Jeudi 11 février - 19h
Amphithêatre Albert Caquot
28 rue des Saints-Pères
Paris 7e

Journaliste et écrivain, plus récemment engagé en politique, Jean-François Kahn lutte pour une troisième voie depuis plus de 35 ans.

Proche de la gauche à l'origine, il se sent très proche des idées et de la personne de Pierre Mendès-France, et combat la position des socialistes sur la colonisation. Cette période le marque considérablement - il fut notamment reporter en Algérie - et nourrit son scepticisme vis-à-vis des socialistes, trop enclins aux compromis faciles. Après 1968, il rompt définitivement avec la social-démocratie, qu'il trouve soit trop dogmatique, soit trop marquée par le libéralisme libertaire post-68. La même année, ayant également assisté aux évènements du Printemps de Prague en tant que journaliste, il constate l'échec du socialisme à visage humain, qu'il estime illusoire avant même l'intervention des soviétiques.

Pendant la guerre froide, le combat pour une troisième voie passe aussi, en effet, par le refus de choisir entre les deux blocs. Ainsi, Jean-François Kahn ne renie pas l'héritage du gaullisme, malgré son désaccord avec l'esprit de la Ve République.

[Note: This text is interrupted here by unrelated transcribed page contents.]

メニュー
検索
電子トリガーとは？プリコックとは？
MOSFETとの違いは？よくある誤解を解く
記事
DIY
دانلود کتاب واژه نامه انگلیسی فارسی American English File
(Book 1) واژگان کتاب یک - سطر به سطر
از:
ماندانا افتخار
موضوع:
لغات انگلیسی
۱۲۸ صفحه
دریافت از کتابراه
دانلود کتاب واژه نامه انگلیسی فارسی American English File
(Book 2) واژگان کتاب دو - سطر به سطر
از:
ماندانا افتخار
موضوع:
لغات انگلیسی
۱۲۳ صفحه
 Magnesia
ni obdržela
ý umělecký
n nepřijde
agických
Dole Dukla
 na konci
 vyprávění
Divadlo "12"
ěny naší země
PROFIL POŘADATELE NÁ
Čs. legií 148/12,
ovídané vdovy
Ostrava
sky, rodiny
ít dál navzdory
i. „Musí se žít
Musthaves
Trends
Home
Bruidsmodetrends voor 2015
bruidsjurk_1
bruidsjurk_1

Le combat pour un "centrisme révolutionnaire" - car c'est ainsi qu'il commence à se définir - se gagnera dans la bataille des idées, pense Kahn. C'est pourquoi il s'investit de plus belle dans le journalisme. A partir des années 1980, l'Evènement du Jeudi puis Marianne seront la manifestation de cette lutte contre les idées reçues. Tout en assumant l'héritage du libéralisme et du socialisme, il combat leurs dérives radicales que sont que le communisme autoritaire et le néo-libéralisme des années 1990 et 2000 (dont l'influence fut énorme a gauche comme à droite).

Aujourd'hui, après la chute du modèle communiste, puis l'échec du néo-libéralisme effréné, le monde est en panne d'une vision nouvelle. C'est ce que Kahn entend développer dans L'Alternative, qu'il a publié récemment, et qui à la fois une forme de bilan et une ébauche de projet. Bientôt, toutefois, d'autres devront prendre la parole ; c'est pourquoi Jean-François Kahn travaille en ce moment au lancement d'un club, le CRREA (Centre de Réflexions et de Recherche pour l’Elaboration d’Alternatives).

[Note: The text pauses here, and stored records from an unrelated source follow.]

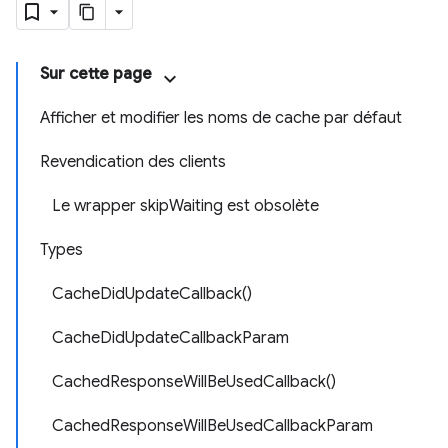
Sur cette page
Afficher et modifier les noms de cache par défaut
Revendication des clients
Le wrapper skipWaiting est obsolète
Types
CacheDidUpdateCallback()
CacheDidUpdateCallbackParam
CachedResponseWillBeUsedCallback()
CachedResponseWillBeUsedCallbackParam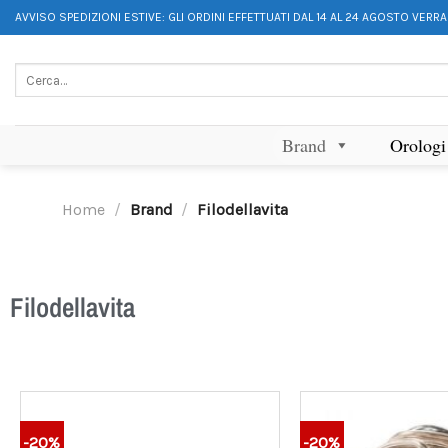
AVVISO SPEDIZIONI ESTIVE: GLI ORDINI EFFETTUATI DAL 14 AL 24 AGOSTO VERR
Brand
Orologi
Home
/
Brand
/
Filodellavita
Filodellavita
-20%
-20%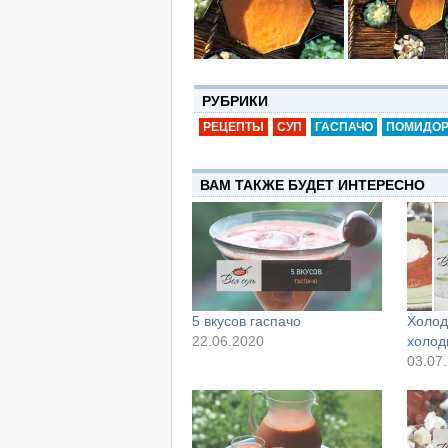
РУБРИКИ
РЕЦЕПТЫ
СУП
ГАСПАЧО
ПОМИДО
ВАМ ТАКЖЕ БУДЕТ ИНТЕРЕСНО
5 вкусов гаспачо
Холод
22.06.2020
холод
03.07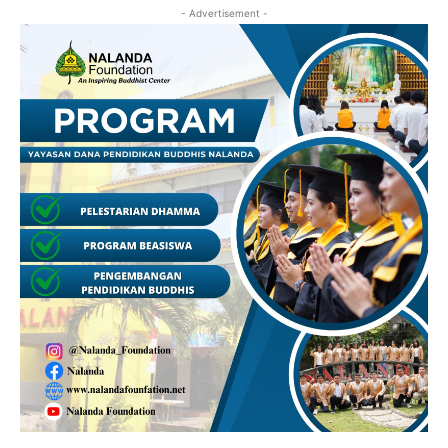
- Advertisement -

Avec un objectif : imaginer le monde de l'après-crise.

jeudi 14 janvier 2010

Alain Dolium à Sciences Po


RENOUVELER LA POLITIQUE : NOUVEAUX ACTEURS, NOUVELLES PRATIQUES, NOUVEAUX OUTILS

Mardi 2 février - 19h
Amphithéâtre Leroy-Beaulieu
27 rue Saint-Guillaume
Paris 7e

Avec Alain Dolium, tête de liste du MoDem aux régionales en Île-de-France, nous discuterons du renouvellement de la politique, à travers plusieurs questions.

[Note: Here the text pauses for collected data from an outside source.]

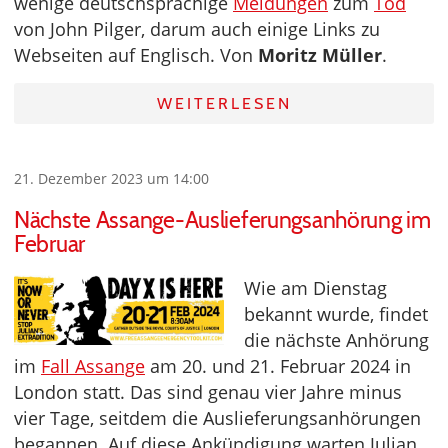
wenige deutschsprachige
Meldungen
zum
Tod
von John Pilger, darum auch einige Links zu
Webseiten auf Englisch. Von
Moritz Müller
.
WEITERLESEN
21. Dezember 2023 um 14:00
Nächste Assange-Auslieferungsanhörung im
Februar
Wie am Dienstag
bekannt wurde, findet
die nächste Anhörung
im
Fall Assange
am 20. und 21. Februar 2024 in
London statt. Das sind genau vier Jahre minus
vier Tage, seitdem die Auslieferungsanhörungen
begannen. Auf diese Ankündigung warten Julian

Celle des acteurs, d'abord. On critique souvent le fait que la classe politique ne soit pas représentative de la diversité de la société française (notamment en ce qui concerne les origines sociales ou ethniques) : en quoi faudrait-il un renouvellement et quelle forme celui-ci pourrait-il prendre ? Le fait que la génération des baby-boomers sera bientôt amenée à laisser sa place à de nouvelles têtes de manière massive rend cette question d'autant plus importante. Cependant, la politique ne concerne pas que les politiciens : nous nous interrogerons donc aussi sur les liens entre les partis politiques, les associations et les syndicats ou collectifs.

Derrière ces question de personnes, c'est la gouvernance (les "pratiques") qui est mise en cause. "Faire de la politique autrement" est une expression que François Bayrou a souvent employée en 2007. En quoi faut-il changer la manière dont on fait de la politique en France ? Là encore, il y a, d'une part, la question des hommes politiques eux-mêmes ; et, d'autre part, l'idée que la société civile, dans une démocratie, doit peut-être plus participer à l'élaboration des politiques publiques. On pourrait décrire cela comme une nouvelle forme de séparation des pouvoirs.

Ensuite, la question des "outils" nous amènera à nous intéresser plus en détail à la campagne des régionales. Faire de la politique autrement, c'est en effet trouver de nouveaux moyens d'amener les gens à s'intéresser à la politique, à se faire leur opinion ; c'est aussi chercher de nouveaux moyens de les convaincre. Que faut-il amener de nouveau sur ces points-là en 2010 ?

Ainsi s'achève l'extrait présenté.